Pavel Petel era uno sgargiante e famoso performer bisex dell’Ucraina che ha costruito una carriera come modello e dj in Russia. Le suo fotografie di lui semi-nudo hanno fatto il giro del web e lo hanno reso famoso in tutto il mondo. Dopo che lui e il suo socio Sergey Ostrikov, però, sono stati attaccati fuori Mosca e soprattutto dopo l’approvazione, in giugno, del disegno di legge che vieta la “propaganda gay”, Petel ha cominciato seriamente a temere per la sua sicurezza.
A causa della legge e di un clima sempre meno tollerante verso l’omosessualità, il giovane artista sta perdendo molti dei suoi lavori. “La gente è molto aggressiva verso i gay. Sergey ed io siamo fortunati ad essere ancora vivi perché alcune persone volevano ucciderci lo scorso anno. La mia paura è cresciuta da allora”, ha detto Petel.

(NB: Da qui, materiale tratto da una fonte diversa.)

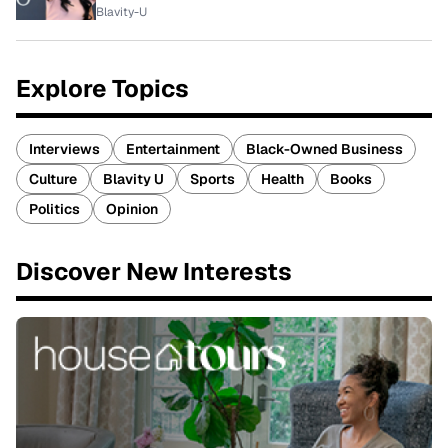
Blavity-U
Explore Topics
Interviews
Entertainment
Black-Owned Business
Culture
Blavity U
Sports
Health
Books
Politics
Opinion
Discover New Interests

E di recente ha dichiarato alla Cnn: “Stavo lavorando al mio video quando ho acceso la televisione e ho visto un presentatore di un canale russo che ha detto che è necessario bruciare i cuori dei gay”. “Ho dovuto continuare a sorridere, esibirmi, dire ‘ciao sexy’ ma è stato difficile. Ho cominciato ad avere paura”.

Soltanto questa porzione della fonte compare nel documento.